Unenabled

If we’re going to keep our 1930s analogy going, I guess this week’s parliamentary manoeuvring will be the equivalent of the threats and cajoling that Hitler deployed to ensure the passage of the Enabling Act through the Reichstag in 1933. While the Nazis directed the worst of their violence towards their political enemies, Boris Johnson has turned his anger on his own party, warning potential rebels that they risk ending their careers if they support efforts to stall a no-deal exit.

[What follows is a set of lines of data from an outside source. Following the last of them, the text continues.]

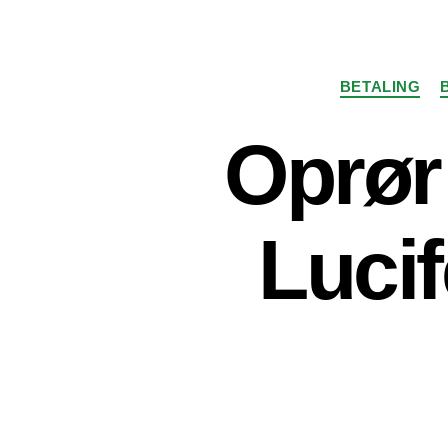
BETALING
Oprør
Lucif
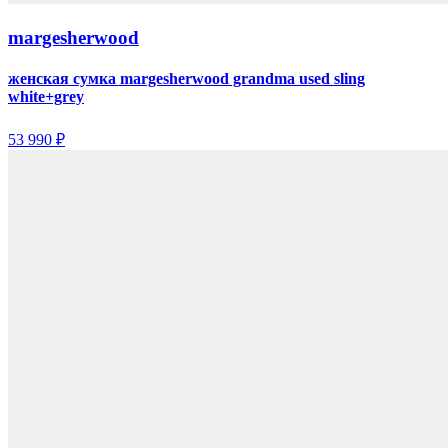
margesherwood
женская сумка margesherwood grandma used sling
white+grey
53 990 ₽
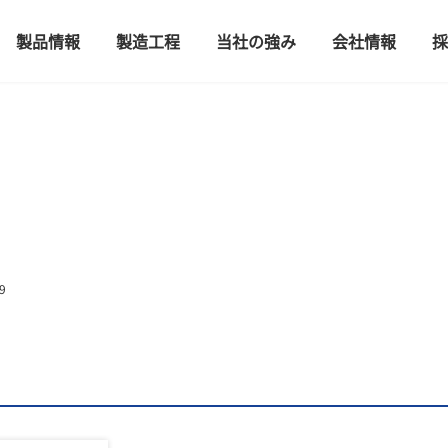
製品情報
製造工程
当社の強み
会社情報
採
9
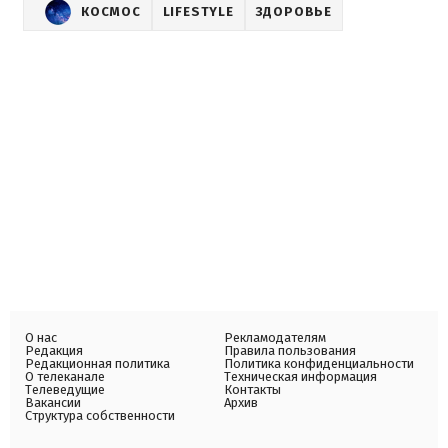
КОСМОС
LIFESTYLE
ЗДОРОВЬЕ
О нас
Рекламодателям
Редакция
Правила пользования
Редакционная политика
Политика конфиденциальности
О телеканале
Техническая информация
Телеведущие
Контакты
Вакансии
Архив
Структура собственности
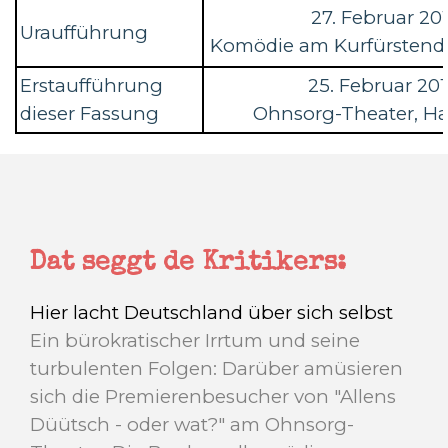
27. Februar 201
Uraufführung
Komödie am Kurfürstend
Erstaufführung
25. Februar 20
dieser Fassung
Ohnsorg-Theater, 
Dat seggt de Kritikers:
Hier lacht Deutschland über sich selbst
Ein bürokratischer Irrtum und seine
turbulenten Folgen: Darüber amüsieren
sich die Premierenbesucher von "Allens
Düütsch - oder wat?" am Ohnsorg-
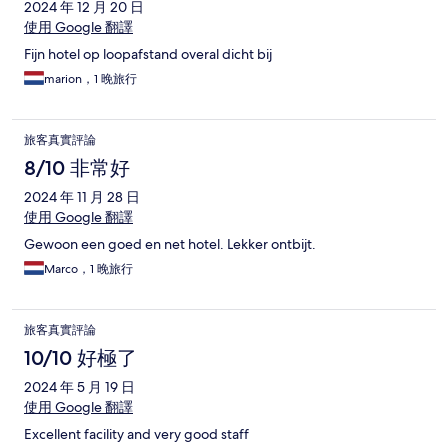
2024 年 12 月 20 日
使用 Google 翻譯
Fijn hotel op loopafstand overal dicht bij
marion，1 晚旅行
旅客真實評論
8/10 非常好
2024 年 11 月 28 日
使用 Google 翻譯
Gewoon een goed en net hotel. Lekker ontbijt.
Marco，1 晚旅行
旅客真實評論
10/10 好極了
2024 年 5 月 19 日
使用 Google 翻譯
Excellent facility and very good staff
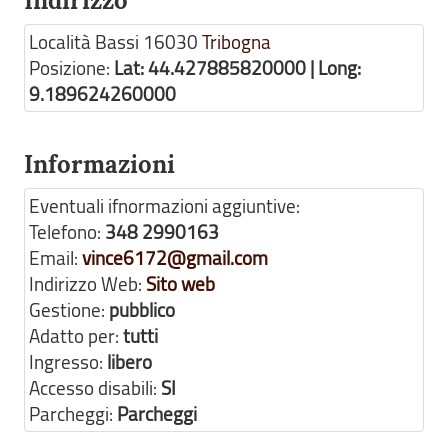
Indirizzo
Località Bassi
16030
Tribogna
Posizione:
Lat: 44.427885820000 | Long:
9.189624260000
Informazioni
Eventuali ifnormazioni aggiuntive:
Telefono:
348 2990163
Email:
vince6172@gmail.com
Indirizzo Web:
Sito web
Gestione:
pubblico
Adatto per:
tutti
Ingresso:
libero
Accesso disabili:
SI
Parcheggi:
Parcheggi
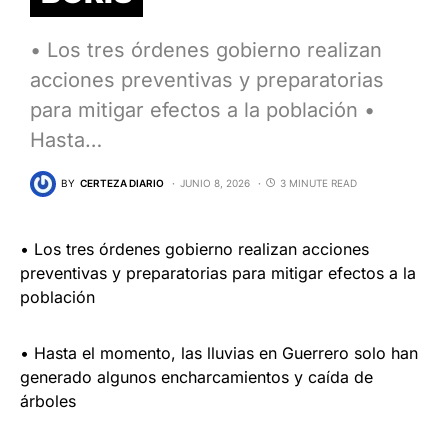
• Los tres órdenes gobierno realizan
acciones preventivas y preparatorias
para mitigar efectos a la población •
Hasta…
BY
CERTEZA DIARIO
JUNIO 8, 2026
3 MINUTE READ
• Los tres órdenes gobierno realizan acciones
preventivas y preparatorias para mitigar efectos a la
población
• Hasta el momento, las lluvias en Guerrero solo han
generado algunos encharcamientos y caída de
árboles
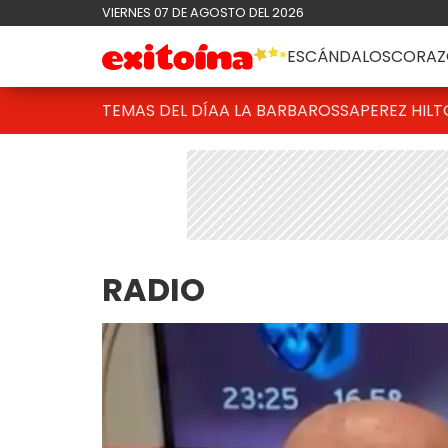
VIERNES 07 DE AGOSTO DEL 2026
ESCÁNDALOS
CORAZ
TEMAS DEL DÍA
A LA BARBAROSSA
PEREZ HIL
RADIO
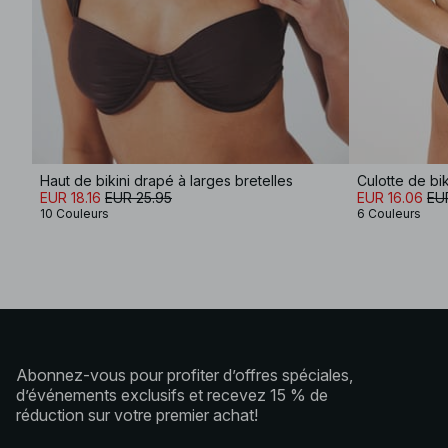
Haut de bikini drapé à larges bretelles
Culotte de biki
EUR 18.16
EUR 25.95
EUR 16.06
EU
10 Couleurs
6 Couleurs
Abonnez-vous pour profiter d’offres spéciales,
d’événements exclusifs et recevez 15 % de
réduction sur votre premier achat!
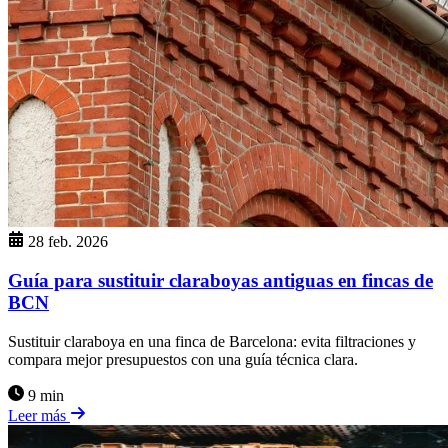
28 feb. 2026
Guía para sustituir claraboyas antiguas en fincas de
BCN
Sustituir claraboya en una finca de Barcelona: evita filtraciones y
compara mejor presupuestos con una guía técnica clara.
9 min
Leer más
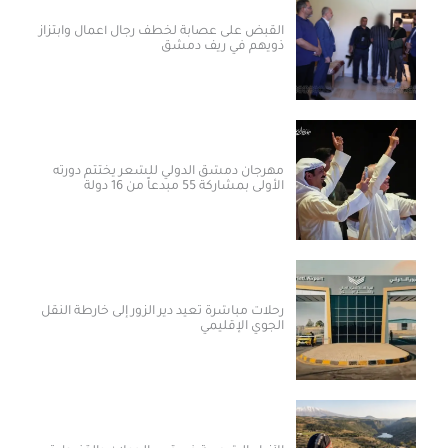
القبض على عصابة لخطف رجال أعمال وابتزاز
ذويهم في ريف دمشق
مهرجان دمشق الدولي للشعر يختتم دورته
الأولى بمشاركة 55 مبدعاً من 16 دولة
رحلات مباشرة تعيد دير الزور إلى خارطة النقل
الجوي الإقليمي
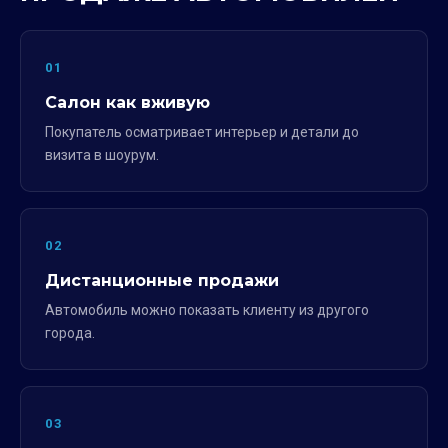
01
Салон как вживую
Покупатель осматривает интерьер и детали до
визита в шоурум.
02
Дистанционные продажи
Автомобиль можно показать клиенту из другого
города.
03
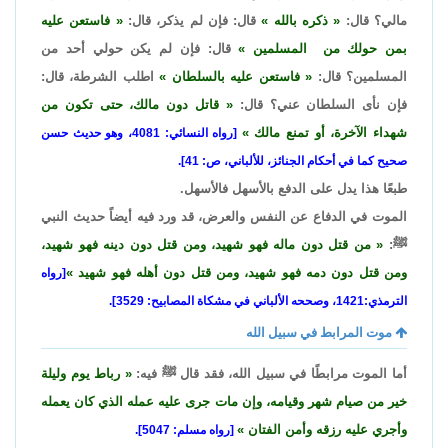
مالي؟ قال:
ذكره بالله
قال: فإن لم يذكر، قال:
فاستعن عليه
بمن حولك من المسلمين
قال: فإن لم يكن حولي أحد من
المسلمين؟ قال:
فاستعن عليه بالسلطان
اطلب الشرطة، قال:
فإن نأى السلطان عني؟ قال:
قاتل دون مالك، حتى تكون من
شهداء الآخرة، أو تمنع مالك
[رواه النسائي: 4081، وهو حديث حسن
صحيح كما في أحكام الجنائز، للألباني، ص: 41].
طبعًا هذا يدل على الدفع بالأسهل فالأسهل.
الموت في الدفاع عن النفس والعرض، قد ورد فيه أيضاً حديث النبي
ﷺ:
من قتل دون ماله فهو شهيد، ومن قتل دون دينه فهو شهيد،
ومن قتل دون دمه فهو شهيد، ومن قتل دون أهله فهو شهيد
[رواه
الترمذي:1421، وصححه الألباني في مشكاة المصابيح: 3529].
موت المرابط في سبيل الله
أما الموت مرابطًا في سبيل الله، فقد قال ﷺ فيه:
رباط يوم وليلة
خير من صيام شهر وقيامه، وإن مات جرى عليه عمله الذي كان يعمله
وأجري عليه رزقه وأمن الفتان
[رواه مسلم: 5047].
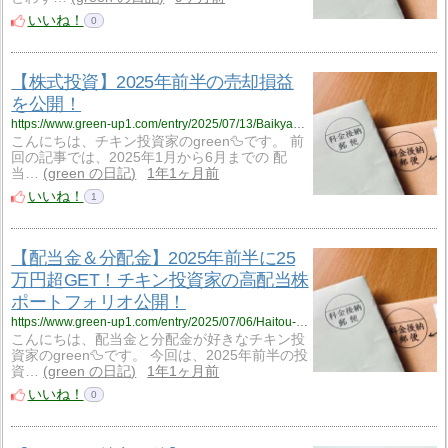
いいね！
0
【株式投資】2025年前半の売却損益
を公開！
https://www.green-up1.com/entry/2025/07/13/Baikyakusoneki-All-2501_06
こんにちは、チキン投資家のgreen🦆です。 前
回の記事では、2025年1月から6月までの 配
当…
green の日記
1年1ヶ月前
いいね！
1
【配当金＆分配金】2025年前半に25
万円超GET！チキン投資家の高配当株
ポートフォリオ公開！
https://www.green-up1.com/entry/2025/07/06/Haitou-All-2501_06
こんにちは、配当金と分配金が好きなチキン投
資家のgreen🦆です。 今回は、2025年前半の投
資…
green の日記
1年1ヶ月前
いいね！
0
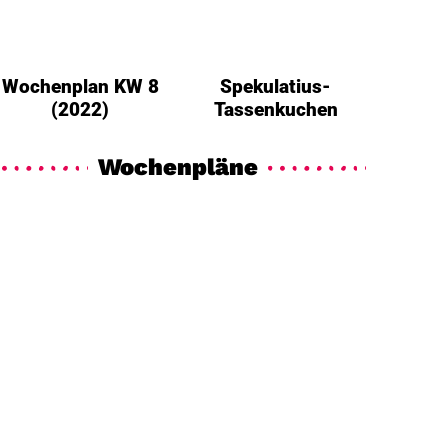
Wochenplan KW 8
Spekulatius-
(2022)
Tassenkuchen
Wochenpläne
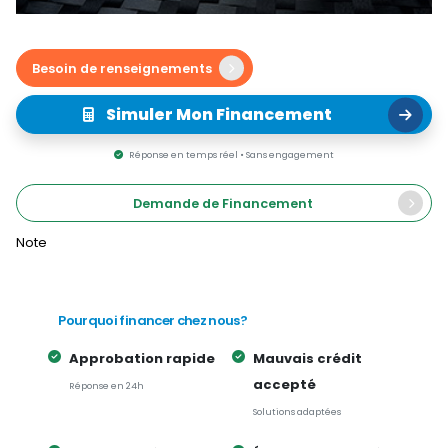
Besoin de renseignements
Simuler Mon Financement
Réponse en temps réel • Sans engagement
Demande de Financement
Note
Pourquoi financer chez nous?
Approbation rapide
Mauvais crédit
accepté
Réponse en 24h
Solutions adaptées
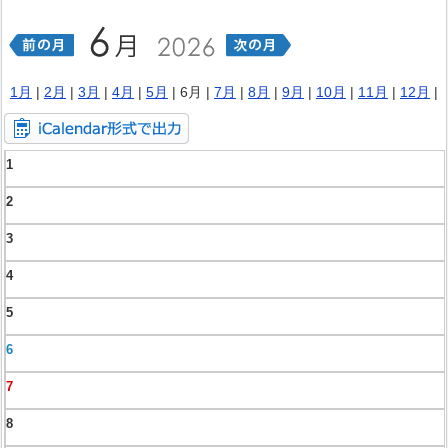
1月
|
2月
|
3月
|
4月
|
5月
| 6月 |
7月
|
8月
|
9月
|
10月
|
11月
|
12月
|
1
2
3
4
5
6
7
8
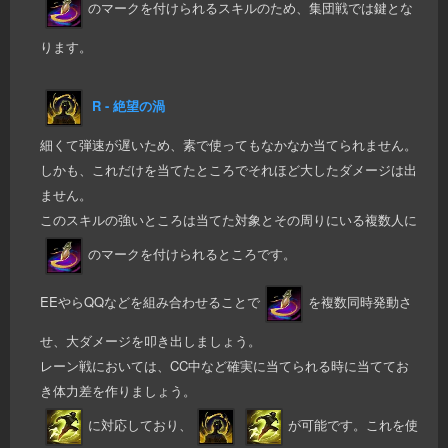
のマークを付けられるスキルのため、集団戦では鍵とな
ります。
R - 絶望の渦
細くて弾速が遅いため、素で使ってもなかなか当てられません。
しかも、これだけを当てたところでそれほど大したダメージは出
ません。
このスキルの強いところは当てた対象とその周りにいる複数人に
のマークを付けられるところです。
EEやらQQなどを組み合わせることで
を複数同時発動さ
せ、大ダメージを叩き出しましょう。
レーン戦においては、CC中など確実に当てられる時に当ててお
き体力差を作りましょう。
に対応しており、
が可能です。これを使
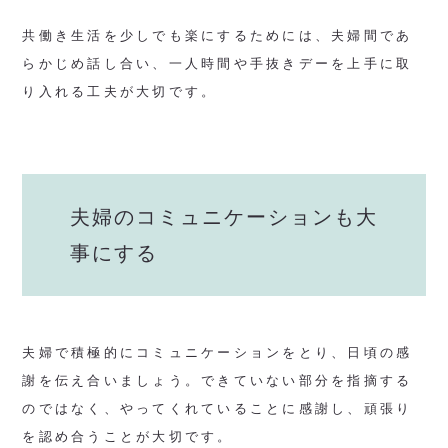
共働き生活を少しでも楽にするためには、夫婦間であ
らかじめ話し合い、一人時間や手抜きデーを上手に取
り入れる工夫が大切です。
夫婦のコミュニケーションも大
事にする
夫婦で積極的にコミュニケーションをとり、日頃の感
謝を伝え合いましょう。できていない部分を指摘する
のではなく、やってくれていることに感謝し、頑張り
を認め合うことが大切です。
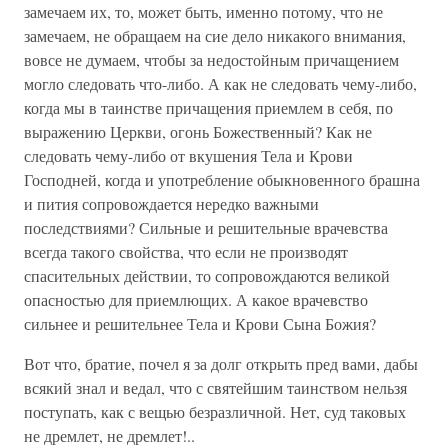
замечаем их, то, может быть, именно потому, что не
замечаем, не обращаем на сие дело никакого внимания,
вовсе не думаем, чтобы за недостойным причащением
могло следовать что-либо. А как не следовать чему-либо,
когда мы в таинстве причащения приемлем в себя, по
выражению Церкви, огонь Божественный? Как не
следовать чему-либо от вкушения Тела и Крови
Господней, когда и употребление обыкновенного брашна
и пития сопровождается нередко важными
последствиями? Сильные и решительные врачевства
всегда такого свойства, что если не производят
спасительных действии, то сопровождаются великой
опасностью для приемлющих. А какое врачевство
сильнее и решительнее Тела и Крови Сына Божия?
Вот что, братие, почел я за долг открыть пред вами, дабы
всякий знал и ведал, что с святейшим таинством нельзя
поступать, как с вещью безразличной. Нет, суд таковых
не дремлет, не дремлет!..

Despite this it seems highly likely that MPs will vote tomorrow to compel Johnson to request a further extension, something he has vowed he will never do. Whether this will actually stop the country’s headlong drive towards the abyss is another question; the government has strongly hinted that it doesn’t necessarily feel obliged to follow the law. That may be a step too far for Johnson; this evening he seemed to be leaning towards attempting to win a mandate to leave in an October election.

That in turn will depend on Labour agreeing to an early poll, which is not a sure thing, since no one trusts Johnson not to renege on a promise of a pre-Brexit election date and delay voting until after we’ve crashed out.

It’s going to be an interesting week, though it’s deeply frustrating that the fate of the nation depends on a handful of Tory dissidents putting the public good before personal ambition. The sooner an election comes, and lets us all have our say, the better.